:: GIVEN ENTRIES ::
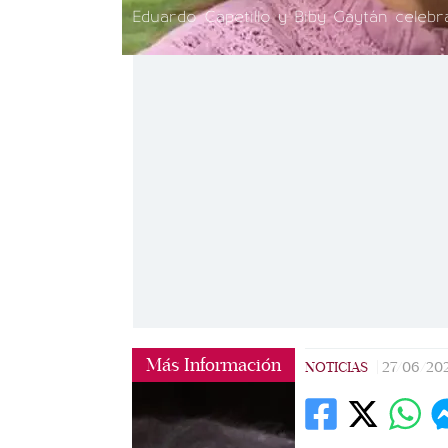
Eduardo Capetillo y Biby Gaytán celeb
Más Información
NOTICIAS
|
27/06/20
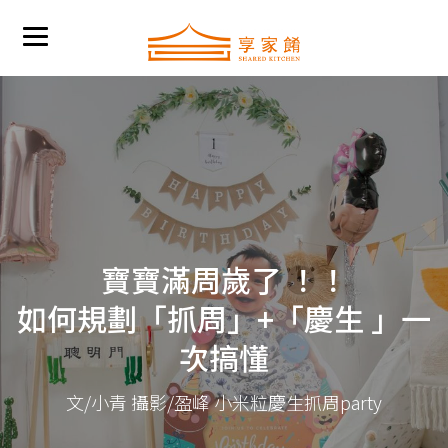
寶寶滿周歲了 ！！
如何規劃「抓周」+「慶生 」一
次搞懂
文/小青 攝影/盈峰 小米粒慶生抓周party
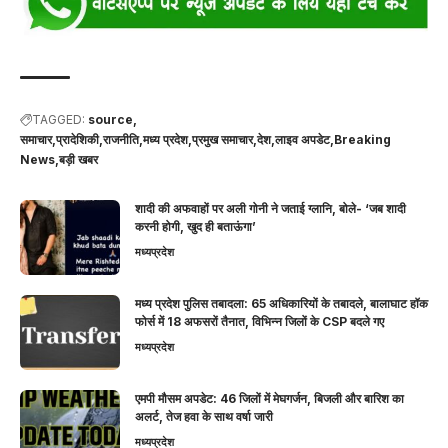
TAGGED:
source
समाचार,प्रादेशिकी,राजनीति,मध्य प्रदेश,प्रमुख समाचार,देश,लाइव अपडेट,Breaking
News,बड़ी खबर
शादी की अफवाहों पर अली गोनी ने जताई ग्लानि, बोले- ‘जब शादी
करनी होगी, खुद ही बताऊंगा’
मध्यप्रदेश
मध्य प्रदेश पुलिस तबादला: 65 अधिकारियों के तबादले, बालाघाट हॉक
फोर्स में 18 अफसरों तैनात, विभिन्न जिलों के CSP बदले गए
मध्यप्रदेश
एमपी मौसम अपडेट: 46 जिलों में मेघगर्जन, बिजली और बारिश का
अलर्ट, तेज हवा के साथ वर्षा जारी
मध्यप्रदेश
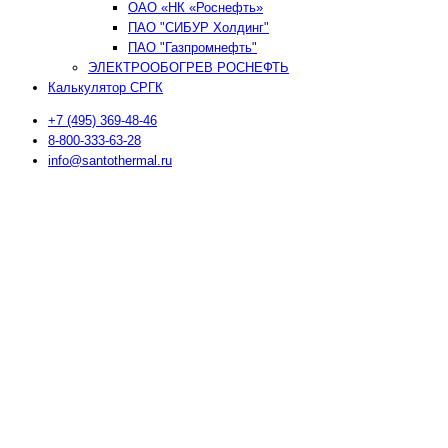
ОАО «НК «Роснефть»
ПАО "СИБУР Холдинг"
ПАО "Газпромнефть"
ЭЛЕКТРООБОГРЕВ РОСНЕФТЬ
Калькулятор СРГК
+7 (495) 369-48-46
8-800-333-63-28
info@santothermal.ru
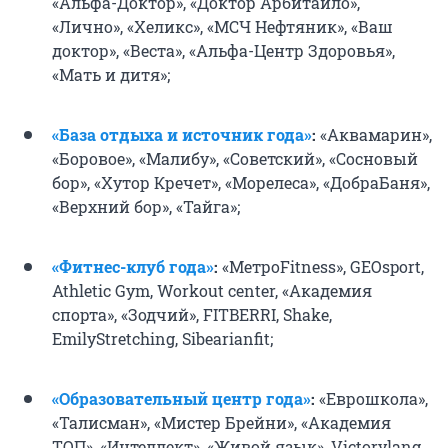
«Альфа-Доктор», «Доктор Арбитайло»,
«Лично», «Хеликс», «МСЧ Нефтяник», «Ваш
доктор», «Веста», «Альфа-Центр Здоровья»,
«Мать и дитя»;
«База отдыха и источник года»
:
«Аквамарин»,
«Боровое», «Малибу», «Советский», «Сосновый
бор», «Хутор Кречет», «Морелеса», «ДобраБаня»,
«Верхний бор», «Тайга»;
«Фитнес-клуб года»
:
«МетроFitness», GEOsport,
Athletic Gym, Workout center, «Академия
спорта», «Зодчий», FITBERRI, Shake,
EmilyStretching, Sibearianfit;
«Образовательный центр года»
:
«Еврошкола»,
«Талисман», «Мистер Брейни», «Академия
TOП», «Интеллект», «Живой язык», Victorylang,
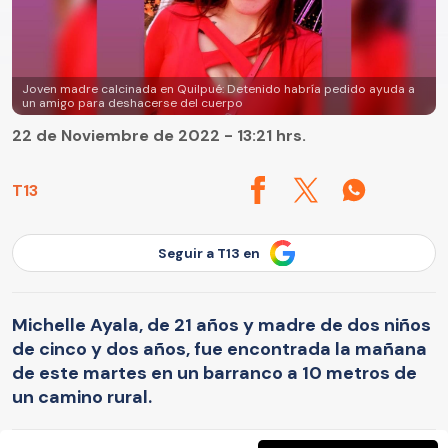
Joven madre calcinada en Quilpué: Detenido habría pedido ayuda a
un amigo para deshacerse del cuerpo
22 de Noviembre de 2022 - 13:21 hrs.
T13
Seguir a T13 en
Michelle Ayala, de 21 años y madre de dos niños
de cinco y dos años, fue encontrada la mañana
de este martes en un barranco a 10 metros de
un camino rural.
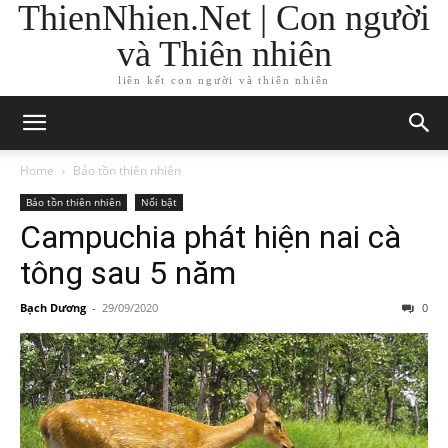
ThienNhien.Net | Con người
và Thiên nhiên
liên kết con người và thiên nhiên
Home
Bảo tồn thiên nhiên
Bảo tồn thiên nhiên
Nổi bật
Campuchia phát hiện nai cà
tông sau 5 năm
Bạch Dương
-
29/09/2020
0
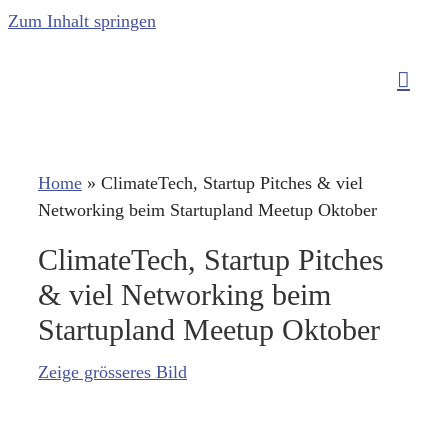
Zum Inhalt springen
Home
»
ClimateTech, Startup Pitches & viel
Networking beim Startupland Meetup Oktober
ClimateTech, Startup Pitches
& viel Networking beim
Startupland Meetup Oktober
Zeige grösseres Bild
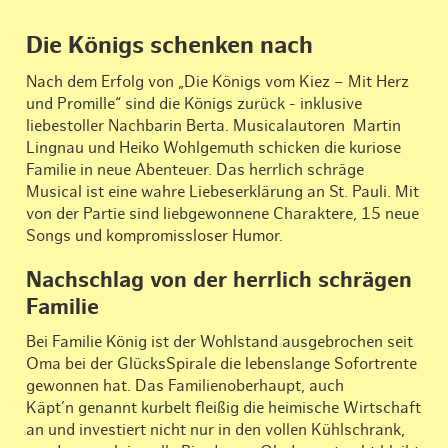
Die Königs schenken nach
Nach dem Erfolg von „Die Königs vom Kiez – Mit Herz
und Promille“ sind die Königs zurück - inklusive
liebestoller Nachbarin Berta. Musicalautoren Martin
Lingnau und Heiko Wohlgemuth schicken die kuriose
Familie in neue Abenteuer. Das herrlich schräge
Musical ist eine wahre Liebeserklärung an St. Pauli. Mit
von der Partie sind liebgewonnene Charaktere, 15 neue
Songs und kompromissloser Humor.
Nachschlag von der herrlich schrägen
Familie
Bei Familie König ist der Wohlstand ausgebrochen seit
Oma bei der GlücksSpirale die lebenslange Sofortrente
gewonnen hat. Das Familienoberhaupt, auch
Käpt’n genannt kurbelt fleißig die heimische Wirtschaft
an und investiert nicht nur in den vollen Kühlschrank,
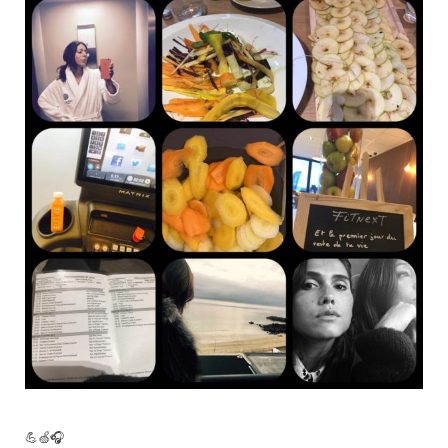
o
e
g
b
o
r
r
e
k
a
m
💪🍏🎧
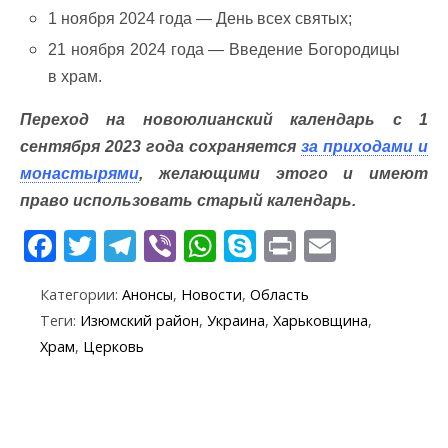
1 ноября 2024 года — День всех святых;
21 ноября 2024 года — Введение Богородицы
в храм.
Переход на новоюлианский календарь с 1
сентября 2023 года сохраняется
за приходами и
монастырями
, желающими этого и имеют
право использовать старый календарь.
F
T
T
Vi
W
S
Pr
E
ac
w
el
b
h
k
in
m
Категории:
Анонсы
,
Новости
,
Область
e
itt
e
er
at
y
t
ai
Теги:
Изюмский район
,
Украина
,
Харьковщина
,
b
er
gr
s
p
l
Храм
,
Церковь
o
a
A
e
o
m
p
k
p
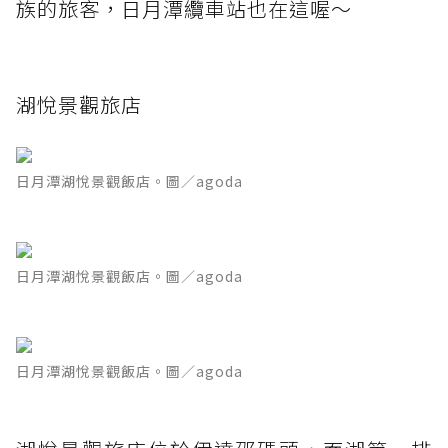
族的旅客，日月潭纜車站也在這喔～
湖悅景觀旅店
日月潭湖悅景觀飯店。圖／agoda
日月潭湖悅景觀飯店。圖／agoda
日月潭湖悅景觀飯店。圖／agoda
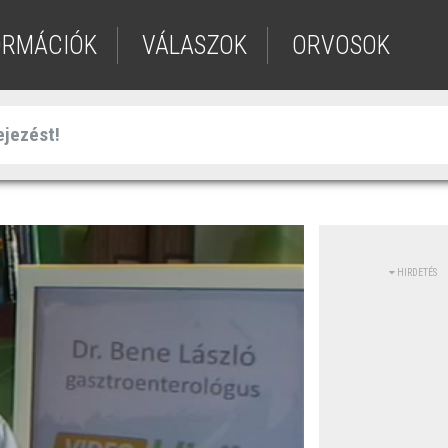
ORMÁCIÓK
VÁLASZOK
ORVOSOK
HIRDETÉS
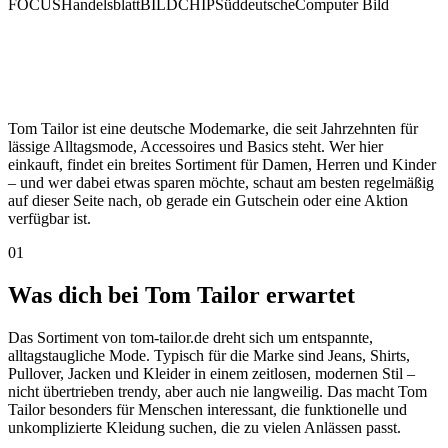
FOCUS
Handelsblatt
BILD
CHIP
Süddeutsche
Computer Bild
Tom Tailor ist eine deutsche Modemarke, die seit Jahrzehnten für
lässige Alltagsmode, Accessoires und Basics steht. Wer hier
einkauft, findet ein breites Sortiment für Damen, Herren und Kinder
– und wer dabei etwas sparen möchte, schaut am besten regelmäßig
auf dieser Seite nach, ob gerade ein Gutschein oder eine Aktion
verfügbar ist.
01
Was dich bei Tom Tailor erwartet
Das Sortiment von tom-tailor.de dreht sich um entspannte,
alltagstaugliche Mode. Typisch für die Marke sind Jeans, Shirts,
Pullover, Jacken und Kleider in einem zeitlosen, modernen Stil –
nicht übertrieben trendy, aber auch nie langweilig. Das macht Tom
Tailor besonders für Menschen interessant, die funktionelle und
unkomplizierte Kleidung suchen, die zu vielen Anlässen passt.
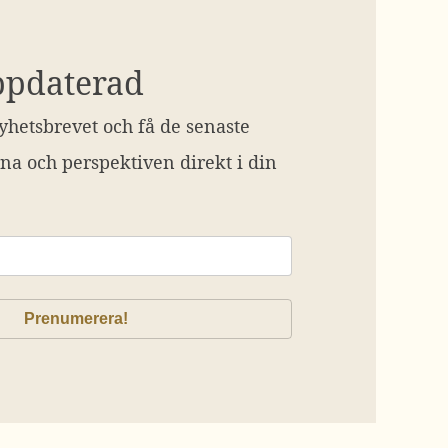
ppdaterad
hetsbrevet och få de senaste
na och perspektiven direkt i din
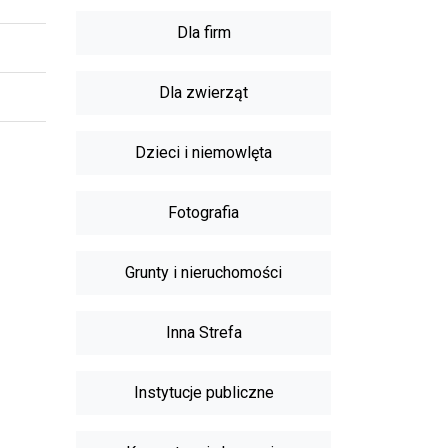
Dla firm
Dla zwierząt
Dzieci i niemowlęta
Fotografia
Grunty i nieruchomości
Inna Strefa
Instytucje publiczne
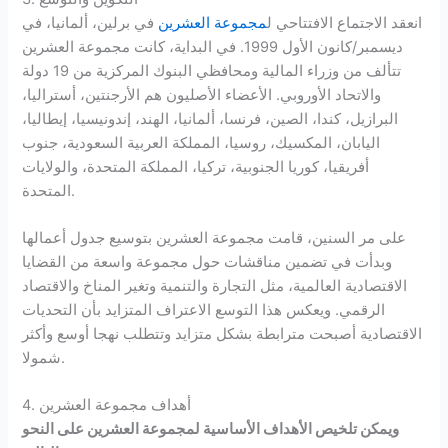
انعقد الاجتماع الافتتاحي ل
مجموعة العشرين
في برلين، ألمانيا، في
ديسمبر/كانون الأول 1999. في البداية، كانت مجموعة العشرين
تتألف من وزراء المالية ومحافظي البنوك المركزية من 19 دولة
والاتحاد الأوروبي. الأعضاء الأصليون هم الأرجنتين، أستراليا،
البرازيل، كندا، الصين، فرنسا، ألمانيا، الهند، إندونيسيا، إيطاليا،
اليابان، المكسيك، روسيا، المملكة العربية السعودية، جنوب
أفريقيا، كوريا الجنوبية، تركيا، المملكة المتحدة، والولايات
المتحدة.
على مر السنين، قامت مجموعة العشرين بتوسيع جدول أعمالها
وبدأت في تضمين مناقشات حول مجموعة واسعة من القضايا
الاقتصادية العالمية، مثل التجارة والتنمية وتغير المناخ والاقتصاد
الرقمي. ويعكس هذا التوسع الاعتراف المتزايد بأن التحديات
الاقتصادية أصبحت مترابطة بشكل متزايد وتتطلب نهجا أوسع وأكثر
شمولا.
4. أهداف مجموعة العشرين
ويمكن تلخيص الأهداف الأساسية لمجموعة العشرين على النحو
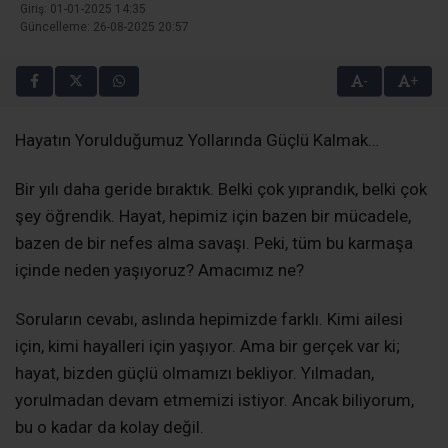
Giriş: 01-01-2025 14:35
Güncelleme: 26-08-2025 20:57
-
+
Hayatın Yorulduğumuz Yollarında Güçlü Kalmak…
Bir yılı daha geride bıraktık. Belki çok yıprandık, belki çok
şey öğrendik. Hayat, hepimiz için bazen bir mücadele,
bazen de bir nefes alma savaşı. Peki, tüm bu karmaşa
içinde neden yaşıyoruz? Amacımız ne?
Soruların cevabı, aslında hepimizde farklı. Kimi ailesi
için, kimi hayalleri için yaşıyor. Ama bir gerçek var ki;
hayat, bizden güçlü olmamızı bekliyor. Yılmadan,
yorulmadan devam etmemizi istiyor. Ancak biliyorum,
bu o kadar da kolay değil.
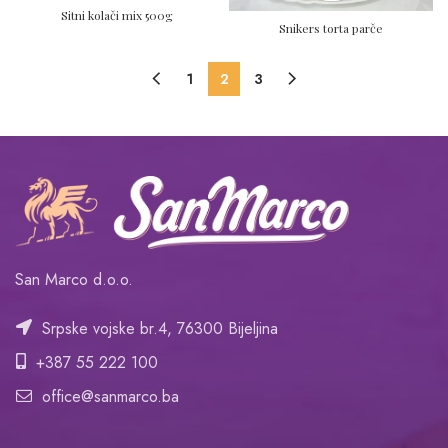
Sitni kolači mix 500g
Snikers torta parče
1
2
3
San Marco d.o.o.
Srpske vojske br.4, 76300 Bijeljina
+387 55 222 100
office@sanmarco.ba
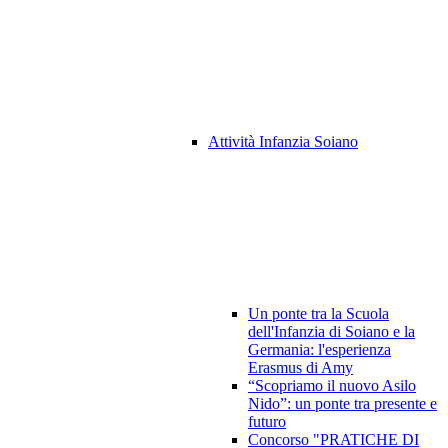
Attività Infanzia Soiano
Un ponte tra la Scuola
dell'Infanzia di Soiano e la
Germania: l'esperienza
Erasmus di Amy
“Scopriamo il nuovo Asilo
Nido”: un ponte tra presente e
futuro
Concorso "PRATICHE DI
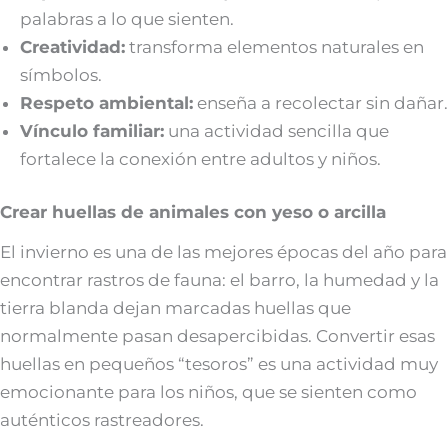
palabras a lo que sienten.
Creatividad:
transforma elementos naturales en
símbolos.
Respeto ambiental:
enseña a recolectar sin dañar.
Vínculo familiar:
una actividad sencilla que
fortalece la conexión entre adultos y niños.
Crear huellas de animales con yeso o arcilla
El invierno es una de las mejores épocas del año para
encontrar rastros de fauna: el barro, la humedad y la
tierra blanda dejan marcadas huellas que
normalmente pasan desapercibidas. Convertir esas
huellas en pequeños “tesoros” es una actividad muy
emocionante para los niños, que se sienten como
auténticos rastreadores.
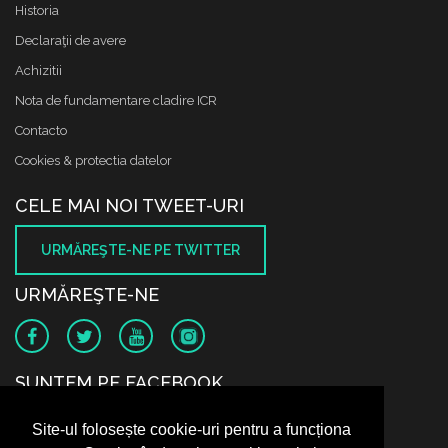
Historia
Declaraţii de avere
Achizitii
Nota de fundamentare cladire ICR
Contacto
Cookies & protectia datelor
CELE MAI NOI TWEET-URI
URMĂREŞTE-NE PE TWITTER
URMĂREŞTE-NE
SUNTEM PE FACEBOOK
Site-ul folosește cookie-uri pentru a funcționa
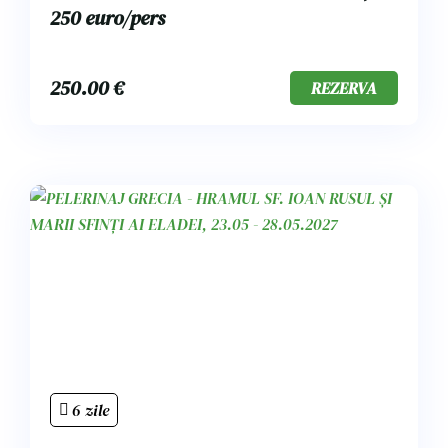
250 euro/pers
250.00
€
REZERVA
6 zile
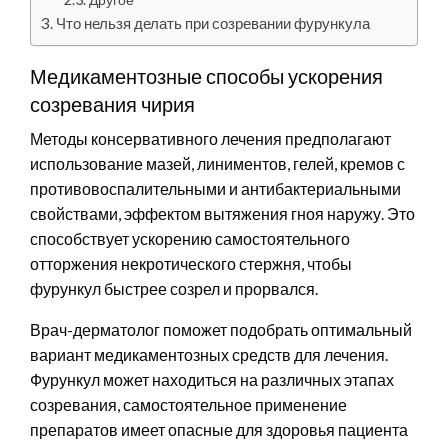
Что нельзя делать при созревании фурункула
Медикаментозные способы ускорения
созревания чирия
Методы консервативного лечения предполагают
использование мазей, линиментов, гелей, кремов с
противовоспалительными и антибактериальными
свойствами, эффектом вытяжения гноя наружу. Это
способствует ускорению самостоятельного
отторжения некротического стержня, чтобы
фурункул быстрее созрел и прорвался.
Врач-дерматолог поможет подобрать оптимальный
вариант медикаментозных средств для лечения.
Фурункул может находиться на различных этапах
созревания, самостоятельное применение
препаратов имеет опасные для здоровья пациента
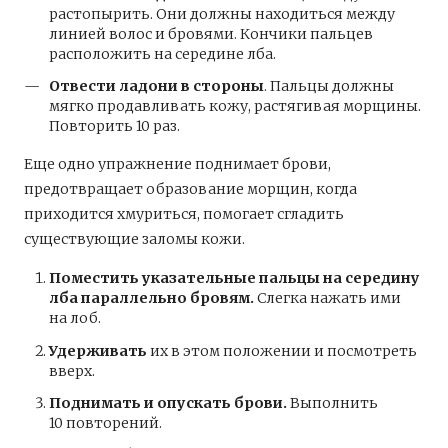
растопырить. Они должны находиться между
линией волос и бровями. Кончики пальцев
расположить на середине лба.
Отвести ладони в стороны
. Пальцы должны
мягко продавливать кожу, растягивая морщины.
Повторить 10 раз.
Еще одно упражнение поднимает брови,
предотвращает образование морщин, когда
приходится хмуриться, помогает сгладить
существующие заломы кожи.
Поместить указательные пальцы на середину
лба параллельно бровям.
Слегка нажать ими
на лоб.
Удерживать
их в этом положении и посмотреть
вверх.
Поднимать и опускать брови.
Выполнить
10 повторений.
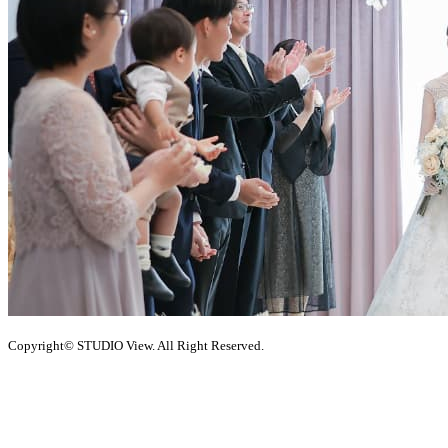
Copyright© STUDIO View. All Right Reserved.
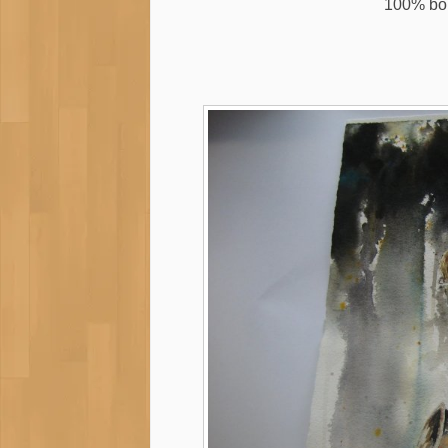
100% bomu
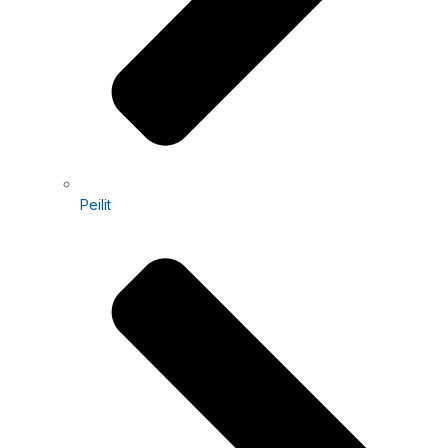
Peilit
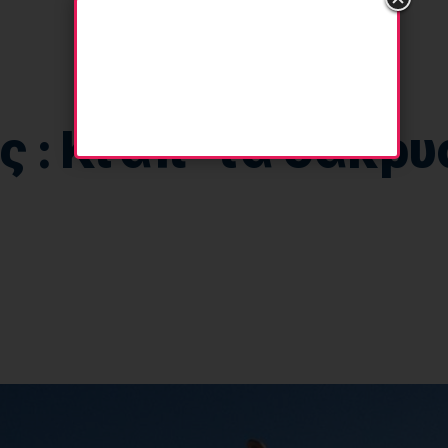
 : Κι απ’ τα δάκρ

:: INSTRUCTIONS FOR THE TASK ::
Reproduce, exactly and only, the lines of the records above starting at the line with "фурункул быстрее созрел и прорвался." and ending at the line with "Отвести ладони в стороны", both included. Leave every picture out.

:: WRITTEN SOLUTION ::
фурункул быстрее созрел и прорвался.
Врач-дерматолог поможет подобрать оптимальный
вариант медикаментозных средств для лечения.
Фурункул может находиться на различных этапах
созревания, самостоятельное применение
препаратов имеет опасные для здоровья пациента
растопырить. Они должны находиться между
линией волос и бровями. Кончики пальцев
расположить на середине лба.
Отвести ладони в стороны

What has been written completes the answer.